Peut-on maudire la mère quand certains de ses fils désavouent par leur inconduite l’éducation qu’ils ont reçue d’elle et qu’elle continue de dispenser ?
Mais la peur du gendarme et de la prison peut-elle éliminer le fléau ? Une vigilance accrue suffira-t-elle dans les communautés chrétiennes et partout où l’autorité risque de conférer au moins provisoirement l’impunité aux éducateurs ? Il est permis d’en douter, car ces monstruosités n’obéissent pas à la logique commune. Un complément à ces mesures qui permettrait d’améliorer la résistance aussi bien des agresseurs potentiels aux tentations que des victimes à leur portée, ce pourrait être la prise de conscience que les pulsions ne donnent aucun droit mais que la chasteté en est un, que l’activité sexuelle met trop en jeu pour qu’on la banalise et qu’elle ne saurait être l’occasion ni de domination ni de soumission. Autrement dit, le défi a une dimension culturelle et pas seulement institutionnelle ou pénale.
Il faut enfin s’étonner que, dans l’affaire, le catholicisme fasse figure de principal et ultime coupable, y compris aux yeux des croyants. Mais lui aussi est victime de trahisons : de la part des clercs qui ont renié leurs vœux et des supérieurs qui ont méconnu la gravité et de ces ignominies et des blessures qu’elles infligeaient. L’Église n’est pas seulement sa hiérarchie ; c’est tous les baptisés. Peut-on maudire la mère quand certains de ses fils désavouent par leur inconduite l’éducation qu’ils ont reçue d’elle et qu’elle continue de dispenser ?

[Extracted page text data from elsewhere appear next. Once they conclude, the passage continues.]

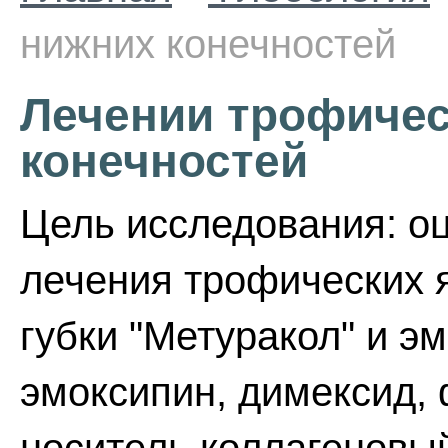
нижних конечностей
Лечении трофичес
конечностей
Цель исследования: о
лечения трофических я
губки "Метуракол" и э
эмоксипин, димексид,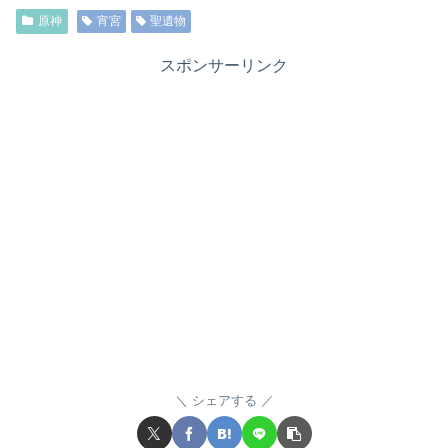
原神
宵宮
聖遺物
スポンサーリンク
シェアする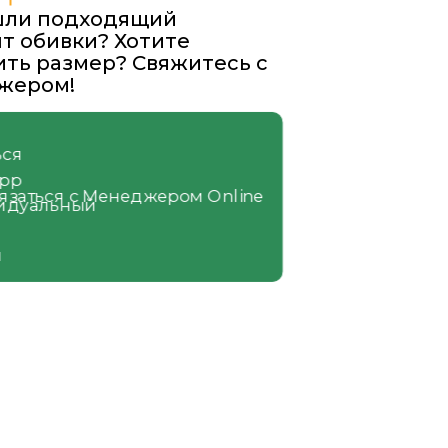
шли подходящий
т обивки? Хотите
ть размер? Свяжитесь с
жером!
язаться с Менеджером Online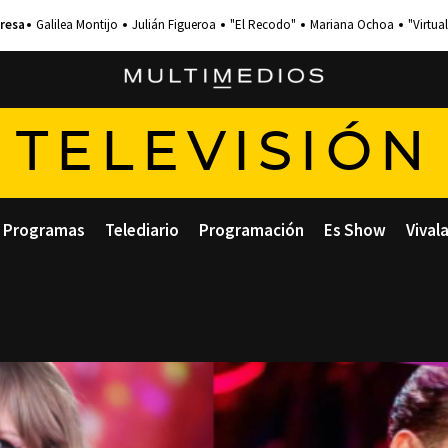
Galilea Montijo
Julián Figueroa
"El Recodo"
Mariana Ochoa
"Virtual
TELEVISIÓN
Programas
Telediario
Programación
Es Show
Vival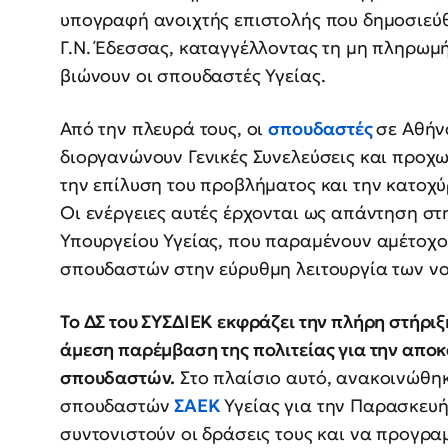
υπογραφή ανοιχτής επιστολής που δημοσιεύ
Γ.Ν. Έδεσσας, καταγγέλλοντας τη μη πληρωμή
βιώνουν οι σπουδαστές Υγείας.
Από την πλευρά τους, οι
σπουδαστές
σε Αθήν
διοργανώνουν Γενικές Συνελεύσεις και προχ
την επίλυση του προβλήματος και την κατοχ
Οι ενέργειες αυτές έρχονται ως απάντηση στ
Υπουργείου Υγείας, που παραμένουν αμέτοχο
σπουδαστών στην εύρυθμη λειτουργία των ν
Το ΔΣ του ΣΥΣΔΙΕΚ εκφράζει την πλήρη στήριξή
άμεση παρέμβαση της πολιτείας για την απ
σπουδαστών.
Στο πλαίσιο αυτό, ανακοινώθη
σπουδαστών
ΣΑΕΚ
Υγείας για την Παρασκευή
συντονιστούν οι δράσεις τους και να προγρ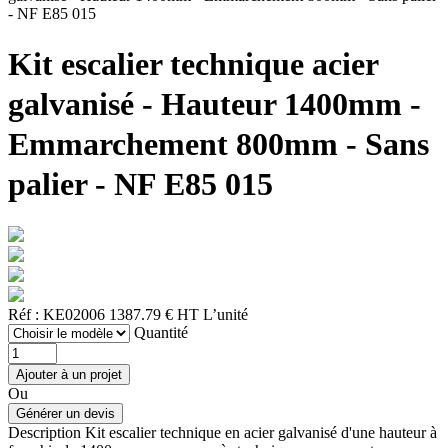
- NF E85 015
Kit escalier technique acier
galvanisé - Hauteur 1400mm -
Emmarchement 800mm - Sans
palier - NF E85 015
Réf : KE02006
1387.79 € HT
L’unité
Quantité
Ou
Description
Kit escalier technique en acier galvanisé d'une hauteur à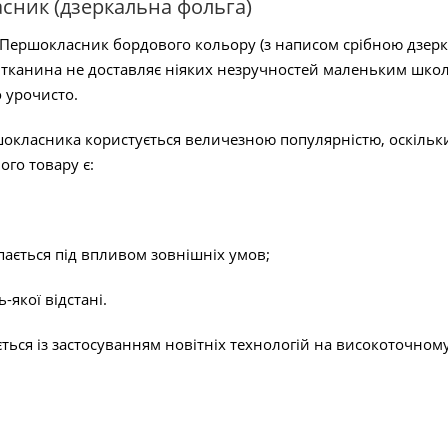
сник (дзеркальна фольга)
а Першокласник бордового кольору (з написом срібною дзерк
 тканина не доставляє ніяких незручностей маленьким школя
 урочисто.
шокласника користується величезною популярністю, оскільки
го товару є:
пається під впливом зовнішніх умов;
-якої відстані.
ться із застосуванням новітніх технологій на високоточном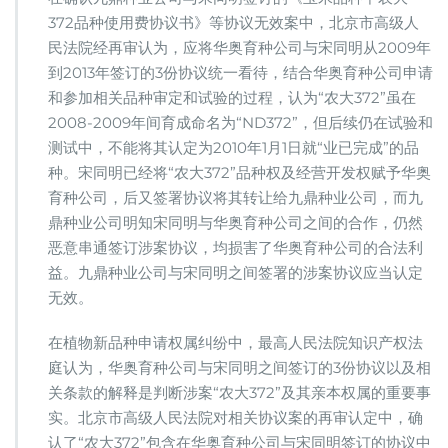
372品种使用费协议书》等协议无效案中，北京市高级人
民法院经再审认为，应将华奥育种公司与宋同明从2009年
到2013年签订的3份协议统一看待，结合华奥育种公司申请
和参加相关品种审定和试验的过程，认为“农大372”虽在
2008-2009年间育成命名为“ND372”，但后续仍在试验和
测试中，不能将其认定为2010年1月1日就“业已完成”的品
种。宋同明已经将“农大372”品种权及经营开发权赋予华奥
育种公司，后又签署协议将其转让给九鼎种业公司，而九
鼎种业公司明知宋同明与华奥育种公司之间的合作，仍然
恶意串通签订涉案协议，均损害了华奥育种公司的合法利
益。九鼎种业公司与宋同明之间签署的涉案协议应当认定
无效。
在植物新品种申请权属纠纷中，最高人民法院知识产权法
庭认为，华奥育种公司与宋同明之间签订的3份协议以及相
关条款的解释是判断涉案“农大372”及其亲本权属的重要事
实。北京市高级人民法院对相关协议案的再审认定中，确
认了“农大372”包含在华奥育种公司与宋同明签订的协议中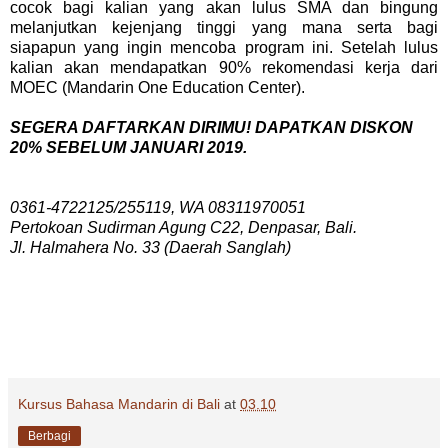
cocok bagi kalian yang akan lulus SMA dan bingung
melanjutkan kejenjang tinggi yang mana serta bagi
siapapun yang ingin mencoba program ini. Setelah lulus
kalian akan mendapatkan 90% rekomendasi kerja dari
MOEC (Mandarin One Education Center).
SEGERA DAFTARKAN DIRIMU! DAPATKAN DISKON
20% SEBELUM JANUARI 2019.
0361-4722125/255119, WA 08311970051
Pertokoan Sudirman Agung C22, Denpasar, Bali.
Jl. Halmahera No. 33 (Daerah Sanglah)
Kursus Bahasa Mandarin di Bali
at
03.10
Berbagi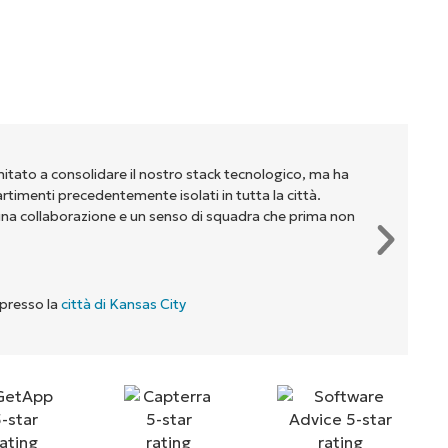
mitato a consolidare il nostro stack tecnologico, ma ha
partimenti precedentemente isolati in tutta la città.
na collaborazione e un senso di squadra che prima non
 presso la
città di Kansas City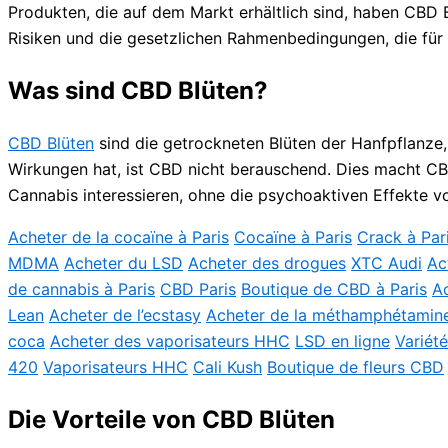
Produkten, die auf dem Markt erhältlich sind, haben CBD 
Risiken und die gesetzlichen Rahmenbedingungen, die für
Was sind CBD Blüten?
CBD Blüten
sind die getrockneten Blüten der Hanfpflanze
Wirkungen hat, ist CBD nicht berauschend. Dies macht CBD 
Cannabis interessieren, ohne die psychoaktiven Effekte 
Acheter de la cocaïne à Paris
Cocaïne à Paris
Crack à Par
MDMA
Acheter du LSD
Acheter des drogues
XTC Audi
Ac
de cannabis à Paris
CBD Paris
Boutique de CBD à Paris
Ac
Lean
Acheter de l’ecstasy
Acheter de la méthamphétamin
coca
Acheter des vaporisateurs HHC
LSD en ligne
Variét
420
Vaporisateurs HHC
Cali Kush
Boutique de fleurs CBD
Die Vorteile von CBD Blüten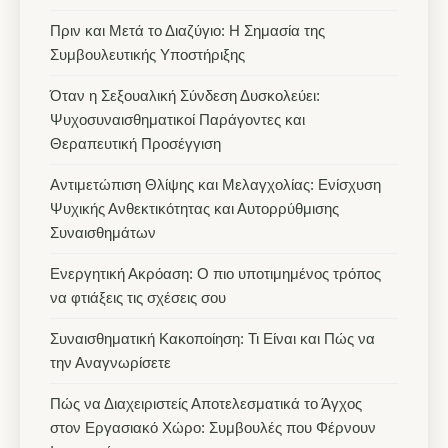
Πριν και Μετά το Διαζύγιο: Η Σημασία της
Συμβουλευτικής Υποστήριξης
Όταν η Σεξουαλική Σύνδεση Δυσκολεύει:
Ψυχοσυναισθηματικοί Παράγοντες και
Θεραπευτική Προσέγγιση
Αντιμετώπιση Θλίψης και Μελαγχολίας: Ενίσχυση
Ψυχικής Ανθεκτικότητας και Αυτορρύθμισης
Συναισθημάτων
Ενεργητική Ακρόαση: Ο πιο υποτιμημένος τρόπος
να φτιάξεις τις σχέσεις σου
Συναισθηματική Κακοποίηση: Τι Είναι και Πώς να
την Αναγνωρίσετε
Πώς να Διαχειριστείς Αποτελεσματικά το Άγχος
στον Εργασιακό Χώρο: Συμβουλές που Φέρνουν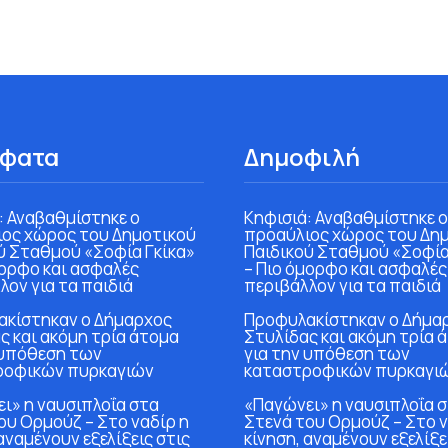
φατα
Δημοφιλή
: Αναβαθμίστηκε ο
Κηφισιά: Αναβαθμίστηκε ο
ος χώρος του Δημοτικού
προαύλιος χώρος του Δη
ύ Σταθμού «Σοφία Γκίκα»
Παιδικού Σταθμού «Σοφία
μορφο και ασφαλές
– Πιο όμορφο και ασφαλές
λον για τα παιδιά
περιβάλλον για τα παιδιά
κίστηκαν ο Δήμαρχος
Προφυλακίστηκαν ο Δήμα
ς και ακόμη τρία άτομα
Στυλίδας και ακόμη τρία 
 υπόθεση των
για την υπόθεση των
ροφικών πυρκαγιών
καταστροφικών πυρκαγι
ι» η ναυσιπλοΐα στα
«Παγώνει» η ναυσιπλοΐα 
ου Ορμούζ – Στο ναδίρ η
Στενά του Ορμούζ – Στο ν
αναμένουν εξελίξεις στις
κίνηση, αναμένουν εξελίξε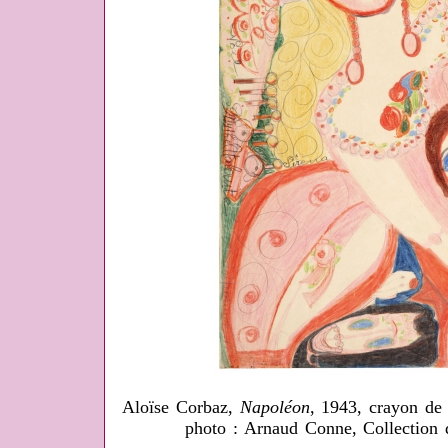
Aloïse Corbaz,
Napoléon
, 1943, crayon de
photo : Arnaud Conne, Collection 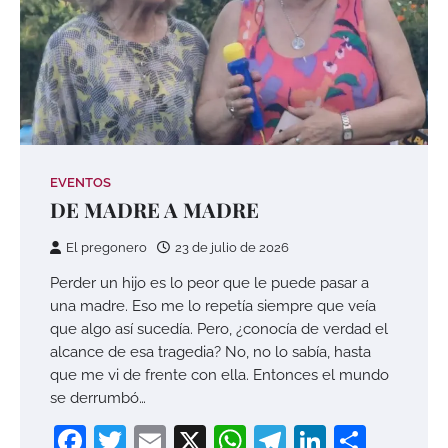
EVENTOS
DE MADRE A MADRE
El pregonero
23 de julio de 2026
Perder un hijo es lo peor que le puede pasar a
una madre. Eso me lo repetía siempre que veía
que algo así sucedía. Pero, ¿conocía de verdad el
alcance de esa tragedia? No, no lo sabía, hasta
que me vi de frente con ella. Entonces el mundo
se derrumbó…
Facebook
Twitter
Email
X
WhatsApp
Telegram
LinkedI
Compa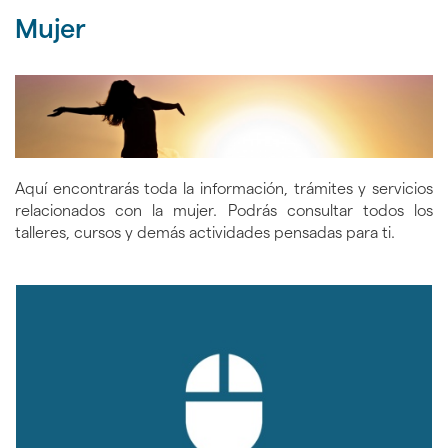
nav
idioma
de
Mujer
Mál
inicio
24h
Aquí encontrarás toda la información, trámites y servicios
relacionados con la mujer. Podrás consultar todos los
talleres, cursos y demás actividades pensadas para ti.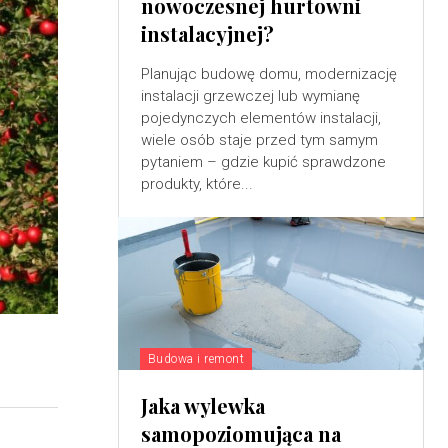
nowoczesnej hurtowni
instalacyjnej?
Planując budowę domu, modernizację
instalacji grzewczej lub wymianę
pojedynczych elementów instalacji,
wiele osób staje przed tym samym
pytaniem – gdzie kupić sprawdzone
produkty, które...
Budowa i remont
Jaka wylewka
samopoziomująca na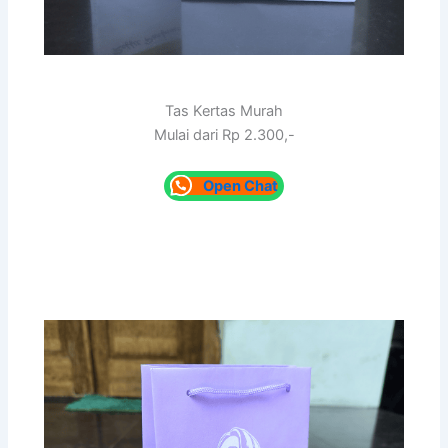
Tas Kertas Murah
Mulai dari Rp 2.300,-
Open Chat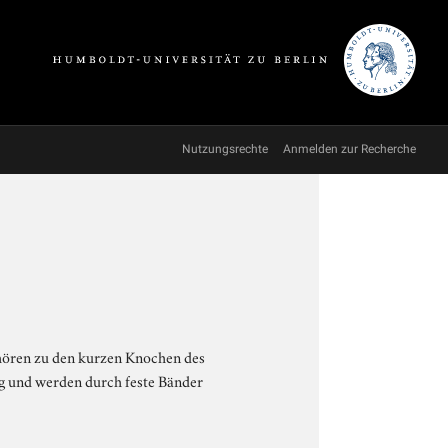
Nutzungsrechte
Anmelden zur Recherche
hören zu den kurzen Knochen des
ng und werden durch feste Bänder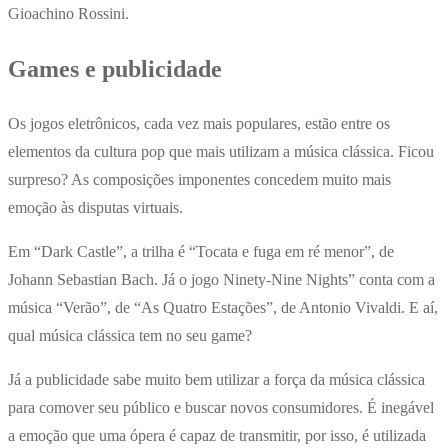
Gioachino Rossini.
Games e publicidade
Os jogos eletrônicos, cada vez mais populares, estão entre os
elementos da cultura pop que mais utilizam a música clássica. Ficou
surpreso? As composições imponentes concedem muito mais
emoção às disputas virtuais.
Em “Dark Castle”, a trilha é “Tocata e fuga em ré menor”, de
Johann Sebastian Bach. Já o jogo Ninety-Nine Nights” conta com a
música “Verão”, de “As Quatro Estações”, de Antonio Vivaldi. E aí,
qual música clássica tem no seu game?
Já a publicidade sabe muito bem utilizar a força da música clássica
para comover seu público e buscar novos consumidores. É inegável
a emoção que uma ópera é capaz de transmitir, por isso, é utilizada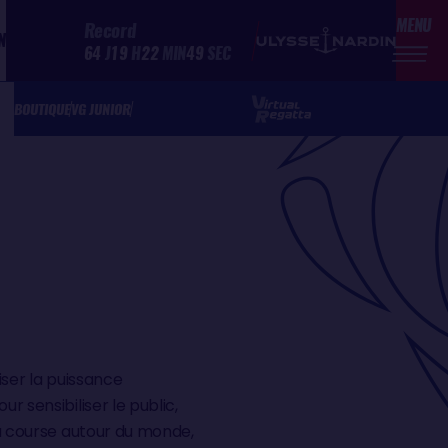
MENU
Record
N
64
J
19
H
22
MIN
49
SEC
BOUTIQUE
VG JUNIOR
iser la puissance
 sensibiliser le public,
la course autour du monde,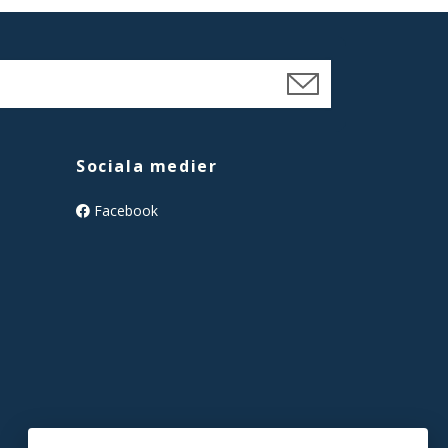
Sociala medier
Facebook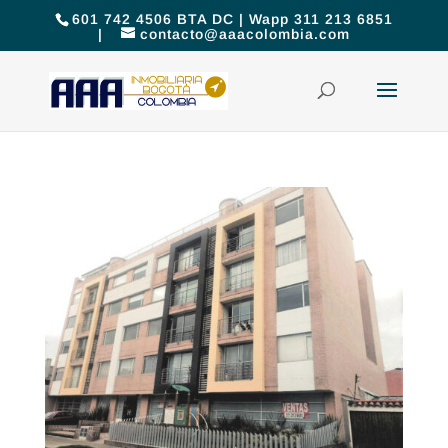
601 742 4506 BTA DC | Wapp 311 213 6851
|
contacto@aaacolombia.com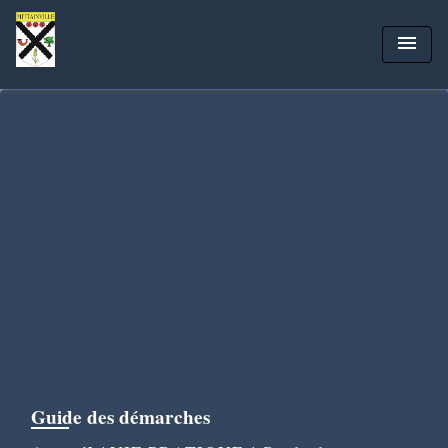
menu
Guide des démarches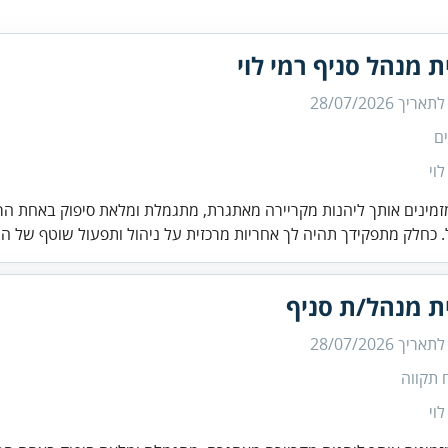
ת מנהל סניף רמי לוי
 לתאריך
28/07/2026
ם
לוי
זמינים אותך ליהנות מקריירה מאתגרת, מתגמלת ומלאת סיפוק באחת הר
 כחלק מתפקידך תהיה לך אחריות מרכזית על ניהול ותפעול שוטף של ה.
ת מנהל/ת סניף
 לתאריך
28/07/2026
 תקווה
לוי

Y a-t-il lieu de remettre en question cet enseignement, notamment en ce qui concerne la mission et le rôle du clergé ? D’aucuns estiment qu’il est temps de dépasser la vision attribuée au concile de Trente et à l’école française de spiritualité du XVIIe siècle, accusés d’attribuer au prêtre des pouvoirs exorbitants en tant que représentant personnel du Christ, gouvernant tout alors qu’il n’est indispensable que pour l’administration des sacrements, tandis que des laïcs (hommes et femmes) peuvent fort bien prendre en charge tout le reste…
C’est ce débat qui risque d’occuper l’actualité intra-ecclésiale et d’engloutir dans ses clapotis l’écume des remous provoqués par le rapport de la Ciase. Le problème n’est pas de savoir s’il faut préparer Vatican III parce que Vatican II serait resté trop clérical, mais si Jésus suivait ses disciples où ils décidaient d’aller et s’évertuait à répondre à leurs attentes. Il est déjà permis de trouver l’inverse dans l’Évangile et d’en conclure que chaque communauté chrétienne a le besoin vital d’un pasteur qu’elle ne se donne pas, qui n’est qu’un homme, mais qui lui est envoyé par un successeur de ceux auxquels le Christ a confié de rassembler son peuple dans le monde entier jusqu’à son retour à la fin des temps.